|Wednesday What's New: Is There Lead in My Garden?|
|Written by Heleigh Bostwick Wednesday, 31 July 2013|
A while ago a reader wrote in and asked, “How do I know the site I have chosen for my garden is 'safe'? I have no idea what the previous owner had there (new construction on an old lot) and am concerned that the soil may contain contaminants that I wouldn't want in my food.” It was a very good question, which is why when I came across this article on potential lead contamination in backyards I thought it would be good to spread the word, especially since lead can remain in soils for hundreds of years.
Before you panic and rush out to test your soil, keep in mind that the potential for soil contamination from heavy metals and oil is higher in urban areas, older homes where lead paint was used and may have flaked off or leached into the soil, and near highways left over from the days when leaded gasoline was the norm. According to a recent article in the Boston Globe, there’s also potential for contamination is suburban developments built on the site of former orchards. This is because lead arsenate was once a commonly applied pesticide.

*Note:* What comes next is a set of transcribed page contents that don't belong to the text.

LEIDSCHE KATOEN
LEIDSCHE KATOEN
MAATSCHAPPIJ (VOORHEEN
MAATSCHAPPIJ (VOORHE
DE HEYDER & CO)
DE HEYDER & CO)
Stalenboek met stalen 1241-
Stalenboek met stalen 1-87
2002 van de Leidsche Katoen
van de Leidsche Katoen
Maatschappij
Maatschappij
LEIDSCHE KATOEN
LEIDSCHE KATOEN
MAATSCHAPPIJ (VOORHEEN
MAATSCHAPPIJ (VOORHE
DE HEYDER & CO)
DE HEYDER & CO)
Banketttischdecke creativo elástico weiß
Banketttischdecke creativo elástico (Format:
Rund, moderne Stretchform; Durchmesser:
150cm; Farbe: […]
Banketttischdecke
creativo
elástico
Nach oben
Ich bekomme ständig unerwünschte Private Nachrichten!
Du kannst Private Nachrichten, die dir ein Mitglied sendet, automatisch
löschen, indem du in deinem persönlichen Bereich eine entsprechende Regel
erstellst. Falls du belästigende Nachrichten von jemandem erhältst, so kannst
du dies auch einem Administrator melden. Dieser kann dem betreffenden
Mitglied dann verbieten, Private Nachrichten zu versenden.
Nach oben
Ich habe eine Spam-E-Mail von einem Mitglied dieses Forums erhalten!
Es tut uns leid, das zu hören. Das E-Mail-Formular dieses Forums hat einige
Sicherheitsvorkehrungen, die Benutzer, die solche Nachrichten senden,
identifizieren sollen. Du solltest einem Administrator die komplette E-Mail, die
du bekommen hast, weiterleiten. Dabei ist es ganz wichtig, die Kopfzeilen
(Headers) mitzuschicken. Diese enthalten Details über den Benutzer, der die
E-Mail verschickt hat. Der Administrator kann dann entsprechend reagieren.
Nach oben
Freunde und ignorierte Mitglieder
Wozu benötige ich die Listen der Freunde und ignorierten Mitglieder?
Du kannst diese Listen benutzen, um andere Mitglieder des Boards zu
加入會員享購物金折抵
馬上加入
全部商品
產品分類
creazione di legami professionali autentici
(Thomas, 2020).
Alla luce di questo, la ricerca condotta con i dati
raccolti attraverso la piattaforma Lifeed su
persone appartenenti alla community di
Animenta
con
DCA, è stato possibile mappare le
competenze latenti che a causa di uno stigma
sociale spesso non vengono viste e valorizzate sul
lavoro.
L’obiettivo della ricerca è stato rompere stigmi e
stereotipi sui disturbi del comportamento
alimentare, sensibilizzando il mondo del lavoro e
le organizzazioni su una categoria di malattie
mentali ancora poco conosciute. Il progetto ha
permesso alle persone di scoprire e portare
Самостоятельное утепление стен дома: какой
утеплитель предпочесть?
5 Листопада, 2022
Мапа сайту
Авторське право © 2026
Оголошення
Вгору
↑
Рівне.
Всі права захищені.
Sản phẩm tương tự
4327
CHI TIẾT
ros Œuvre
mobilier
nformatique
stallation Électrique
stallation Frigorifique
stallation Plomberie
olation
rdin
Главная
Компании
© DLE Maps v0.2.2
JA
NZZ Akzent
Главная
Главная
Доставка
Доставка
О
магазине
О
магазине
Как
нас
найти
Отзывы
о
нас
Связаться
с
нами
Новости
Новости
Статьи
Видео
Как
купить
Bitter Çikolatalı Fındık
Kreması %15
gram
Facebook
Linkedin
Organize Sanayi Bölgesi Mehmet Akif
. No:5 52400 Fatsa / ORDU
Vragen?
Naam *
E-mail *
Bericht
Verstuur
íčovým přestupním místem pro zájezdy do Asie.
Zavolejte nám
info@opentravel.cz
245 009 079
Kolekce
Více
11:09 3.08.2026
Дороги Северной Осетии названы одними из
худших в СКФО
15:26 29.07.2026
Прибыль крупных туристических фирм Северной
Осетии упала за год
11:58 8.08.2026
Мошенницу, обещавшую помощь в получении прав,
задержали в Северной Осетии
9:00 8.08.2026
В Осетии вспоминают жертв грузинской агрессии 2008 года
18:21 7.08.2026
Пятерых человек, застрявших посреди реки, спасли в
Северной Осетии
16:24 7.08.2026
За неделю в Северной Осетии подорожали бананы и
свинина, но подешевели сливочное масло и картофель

The US Environmental Protection Agency considers garden soil contaminated if it has 400 parts lead per million parts of soil. If you find that your soil is contaminated, there is a solution: Raised beds filled with clean soil like the ones pictured above in this garden in the Powelton Village neighborhood in Philadelphia. The area within 6 feet of the house is often the most contaminated if the source of the lead is paint. Choose an area well way from the house and the likelihood of contamination is less, but still possible. If you have any doubts, have your soil tested at a professional lab or at your local cooperative extension office.